Who is Cecil T. Hinson? After 80 years, the WWII soldier will come home to Rock Hill

On a warm Wednesday afternoon, York native Ronnie Taylor sits beneath magnolia shade facing 249 names etched in stone. There’s another name, both new and old, penned to a small slip of paper in his pocket.

It belongs to Cecil T. Hinson.

“It was my prayer that I don’t see another name put on there during my lifetime,” Taylor said, looking across at the wall of fallen soldier inscriptions at York County Veterans Memorial Park. “But I will, and this one’s not a bad thing.”

Just last week, the federal Defense POW/MIA Accounting Agency announced Hinson was accounted for using dental, DNA and other analysis. It came more than 80 years after Hinson left Rock Hill to fight in World War II.
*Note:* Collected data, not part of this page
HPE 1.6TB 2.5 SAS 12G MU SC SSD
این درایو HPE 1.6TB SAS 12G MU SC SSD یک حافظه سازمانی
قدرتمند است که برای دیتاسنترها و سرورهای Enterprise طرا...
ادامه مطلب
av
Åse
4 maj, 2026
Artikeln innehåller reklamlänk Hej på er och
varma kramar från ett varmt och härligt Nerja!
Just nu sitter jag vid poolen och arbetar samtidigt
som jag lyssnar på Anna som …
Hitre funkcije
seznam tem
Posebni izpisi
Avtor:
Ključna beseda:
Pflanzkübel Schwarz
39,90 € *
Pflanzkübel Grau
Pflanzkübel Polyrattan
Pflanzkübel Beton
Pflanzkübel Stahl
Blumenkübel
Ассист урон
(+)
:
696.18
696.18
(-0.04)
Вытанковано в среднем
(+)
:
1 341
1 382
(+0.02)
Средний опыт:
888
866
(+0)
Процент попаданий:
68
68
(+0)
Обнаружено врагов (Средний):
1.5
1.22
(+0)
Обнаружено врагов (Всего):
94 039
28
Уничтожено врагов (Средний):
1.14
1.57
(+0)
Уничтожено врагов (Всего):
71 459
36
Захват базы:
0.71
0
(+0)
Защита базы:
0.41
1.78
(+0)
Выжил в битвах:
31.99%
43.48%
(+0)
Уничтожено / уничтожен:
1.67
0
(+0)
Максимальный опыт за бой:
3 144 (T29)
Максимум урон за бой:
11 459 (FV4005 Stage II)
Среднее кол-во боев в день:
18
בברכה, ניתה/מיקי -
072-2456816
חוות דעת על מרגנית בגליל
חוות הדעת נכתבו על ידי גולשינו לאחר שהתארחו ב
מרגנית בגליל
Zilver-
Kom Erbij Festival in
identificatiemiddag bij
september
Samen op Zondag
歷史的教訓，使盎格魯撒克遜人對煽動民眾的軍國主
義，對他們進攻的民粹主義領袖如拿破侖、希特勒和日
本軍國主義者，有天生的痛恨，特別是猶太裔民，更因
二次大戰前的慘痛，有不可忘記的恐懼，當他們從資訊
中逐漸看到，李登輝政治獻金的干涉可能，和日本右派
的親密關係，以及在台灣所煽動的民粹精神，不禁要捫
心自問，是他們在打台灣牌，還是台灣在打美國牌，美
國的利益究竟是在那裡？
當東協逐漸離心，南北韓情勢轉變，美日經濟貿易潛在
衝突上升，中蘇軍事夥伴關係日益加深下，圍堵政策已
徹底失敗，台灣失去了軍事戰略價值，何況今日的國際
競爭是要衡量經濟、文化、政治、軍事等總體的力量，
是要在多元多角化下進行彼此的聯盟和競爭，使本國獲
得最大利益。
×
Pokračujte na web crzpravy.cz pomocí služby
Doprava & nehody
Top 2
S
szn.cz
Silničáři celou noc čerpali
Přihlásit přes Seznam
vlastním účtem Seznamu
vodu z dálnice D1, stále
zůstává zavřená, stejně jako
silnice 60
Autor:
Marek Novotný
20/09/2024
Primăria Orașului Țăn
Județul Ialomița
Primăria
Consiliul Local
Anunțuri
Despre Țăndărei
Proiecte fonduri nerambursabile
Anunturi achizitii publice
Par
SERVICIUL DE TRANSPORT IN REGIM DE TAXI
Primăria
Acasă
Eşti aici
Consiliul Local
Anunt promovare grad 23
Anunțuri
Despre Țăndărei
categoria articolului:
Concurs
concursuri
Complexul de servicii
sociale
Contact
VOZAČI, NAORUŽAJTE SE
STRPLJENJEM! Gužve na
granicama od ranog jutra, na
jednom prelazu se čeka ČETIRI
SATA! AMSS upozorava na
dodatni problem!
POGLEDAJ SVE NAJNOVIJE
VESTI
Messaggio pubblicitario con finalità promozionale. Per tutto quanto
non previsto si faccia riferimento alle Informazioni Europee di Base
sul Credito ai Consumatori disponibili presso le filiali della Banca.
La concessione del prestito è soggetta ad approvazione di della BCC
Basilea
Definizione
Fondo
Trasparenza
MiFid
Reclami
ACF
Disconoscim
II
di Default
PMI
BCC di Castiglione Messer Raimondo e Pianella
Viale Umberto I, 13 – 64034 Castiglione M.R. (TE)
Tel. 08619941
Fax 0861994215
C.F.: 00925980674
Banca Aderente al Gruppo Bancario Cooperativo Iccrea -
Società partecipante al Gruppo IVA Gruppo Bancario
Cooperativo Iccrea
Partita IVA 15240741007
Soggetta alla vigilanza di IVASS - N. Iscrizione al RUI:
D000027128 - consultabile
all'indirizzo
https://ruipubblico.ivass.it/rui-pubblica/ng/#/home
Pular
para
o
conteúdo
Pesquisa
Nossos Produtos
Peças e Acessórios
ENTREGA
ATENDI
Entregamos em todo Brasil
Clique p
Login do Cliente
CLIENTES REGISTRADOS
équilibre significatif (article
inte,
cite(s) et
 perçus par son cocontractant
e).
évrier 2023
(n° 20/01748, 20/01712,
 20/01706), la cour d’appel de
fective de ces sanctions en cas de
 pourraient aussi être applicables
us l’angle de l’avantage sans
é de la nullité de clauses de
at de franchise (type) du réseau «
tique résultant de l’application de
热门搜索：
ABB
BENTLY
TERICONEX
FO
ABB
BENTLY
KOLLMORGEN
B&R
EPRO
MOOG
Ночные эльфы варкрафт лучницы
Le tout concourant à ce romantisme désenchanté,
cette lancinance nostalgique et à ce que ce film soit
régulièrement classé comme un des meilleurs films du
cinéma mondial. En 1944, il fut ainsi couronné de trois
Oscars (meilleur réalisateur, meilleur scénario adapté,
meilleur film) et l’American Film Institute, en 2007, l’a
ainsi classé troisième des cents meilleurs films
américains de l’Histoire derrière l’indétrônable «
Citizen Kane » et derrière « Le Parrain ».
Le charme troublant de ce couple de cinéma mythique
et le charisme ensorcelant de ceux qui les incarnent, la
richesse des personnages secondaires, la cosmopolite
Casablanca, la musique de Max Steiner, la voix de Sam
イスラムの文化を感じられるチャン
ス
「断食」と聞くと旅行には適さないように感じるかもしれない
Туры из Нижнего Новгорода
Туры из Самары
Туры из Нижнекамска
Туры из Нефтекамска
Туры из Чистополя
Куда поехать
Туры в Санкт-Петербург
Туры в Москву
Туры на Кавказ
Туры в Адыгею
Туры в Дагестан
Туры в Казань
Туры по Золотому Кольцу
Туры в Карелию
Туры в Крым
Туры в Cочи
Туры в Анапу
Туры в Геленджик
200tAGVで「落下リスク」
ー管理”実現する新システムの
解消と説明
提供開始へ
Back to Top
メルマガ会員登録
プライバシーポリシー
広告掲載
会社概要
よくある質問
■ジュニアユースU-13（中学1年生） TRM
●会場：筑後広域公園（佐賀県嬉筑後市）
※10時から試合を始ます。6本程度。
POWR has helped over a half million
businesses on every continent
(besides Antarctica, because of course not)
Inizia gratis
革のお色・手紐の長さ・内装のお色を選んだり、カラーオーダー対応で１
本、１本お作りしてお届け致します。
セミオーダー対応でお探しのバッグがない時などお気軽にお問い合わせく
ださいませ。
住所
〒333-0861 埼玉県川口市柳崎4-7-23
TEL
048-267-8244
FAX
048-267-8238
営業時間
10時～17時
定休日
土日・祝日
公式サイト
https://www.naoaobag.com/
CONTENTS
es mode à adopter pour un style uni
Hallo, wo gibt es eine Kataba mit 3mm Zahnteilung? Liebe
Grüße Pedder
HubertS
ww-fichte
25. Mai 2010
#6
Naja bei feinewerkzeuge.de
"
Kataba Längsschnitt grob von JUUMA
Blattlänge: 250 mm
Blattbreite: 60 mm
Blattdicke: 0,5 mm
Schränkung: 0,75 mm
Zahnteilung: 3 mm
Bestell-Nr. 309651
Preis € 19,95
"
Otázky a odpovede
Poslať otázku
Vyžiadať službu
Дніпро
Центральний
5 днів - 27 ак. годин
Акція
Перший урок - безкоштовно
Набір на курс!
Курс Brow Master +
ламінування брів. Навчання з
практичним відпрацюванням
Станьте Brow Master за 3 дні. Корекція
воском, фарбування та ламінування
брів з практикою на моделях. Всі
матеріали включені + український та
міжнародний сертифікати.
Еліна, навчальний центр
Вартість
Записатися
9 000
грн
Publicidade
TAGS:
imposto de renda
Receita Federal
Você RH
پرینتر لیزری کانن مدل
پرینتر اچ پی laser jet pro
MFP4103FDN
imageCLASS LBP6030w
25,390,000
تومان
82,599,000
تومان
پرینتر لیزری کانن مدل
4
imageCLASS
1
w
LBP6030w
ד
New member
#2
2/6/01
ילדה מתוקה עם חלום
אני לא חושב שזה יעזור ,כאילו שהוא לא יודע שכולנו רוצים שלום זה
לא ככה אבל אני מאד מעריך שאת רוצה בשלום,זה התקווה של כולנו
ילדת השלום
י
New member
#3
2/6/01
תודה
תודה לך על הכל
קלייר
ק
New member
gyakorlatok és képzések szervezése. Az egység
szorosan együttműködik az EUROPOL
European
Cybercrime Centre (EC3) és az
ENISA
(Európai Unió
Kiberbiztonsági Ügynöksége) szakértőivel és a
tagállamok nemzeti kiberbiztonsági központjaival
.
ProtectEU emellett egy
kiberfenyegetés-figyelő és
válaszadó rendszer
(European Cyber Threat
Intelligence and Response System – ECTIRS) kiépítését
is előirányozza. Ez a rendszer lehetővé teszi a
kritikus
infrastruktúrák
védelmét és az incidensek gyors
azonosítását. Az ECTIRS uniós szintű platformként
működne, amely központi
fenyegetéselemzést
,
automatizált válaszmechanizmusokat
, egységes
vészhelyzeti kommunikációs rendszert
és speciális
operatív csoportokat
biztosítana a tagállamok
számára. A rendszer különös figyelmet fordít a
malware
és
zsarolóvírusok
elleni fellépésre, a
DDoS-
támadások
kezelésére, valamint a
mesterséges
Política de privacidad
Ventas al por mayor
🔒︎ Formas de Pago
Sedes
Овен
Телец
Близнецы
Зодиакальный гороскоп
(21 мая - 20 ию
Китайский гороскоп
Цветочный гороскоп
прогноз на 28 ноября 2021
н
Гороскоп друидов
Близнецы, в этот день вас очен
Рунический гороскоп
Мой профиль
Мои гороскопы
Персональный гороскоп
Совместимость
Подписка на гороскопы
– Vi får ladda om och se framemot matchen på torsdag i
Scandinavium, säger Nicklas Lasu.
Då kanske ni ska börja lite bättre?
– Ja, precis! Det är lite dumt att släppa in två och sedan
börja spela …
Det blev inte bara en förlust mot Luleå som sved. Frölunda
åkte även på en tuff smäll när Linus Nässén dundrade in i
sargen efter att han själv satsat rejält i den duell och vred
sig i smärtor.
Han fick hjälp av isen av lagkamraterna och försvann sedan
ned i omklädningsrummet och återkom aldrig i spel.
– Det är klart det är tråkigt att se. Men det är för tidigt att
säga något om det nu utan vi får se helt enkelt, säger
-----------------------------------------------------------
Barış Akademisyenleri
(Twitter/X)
Ronnie Taylor stands in front of the York County Veterans Memorial Wednesday in York.
Ronnie Taylor stands in front of the York County Veterans Memorial Wednesday in York.

Who was Cecil Hinson?

Herald archives mention the name “Cecil Hinson” several times during the years he would’ve been here, from high school football game reports to military draft announcements. It’s unclear how many, if any, of those references involve the newly accounted for soldier.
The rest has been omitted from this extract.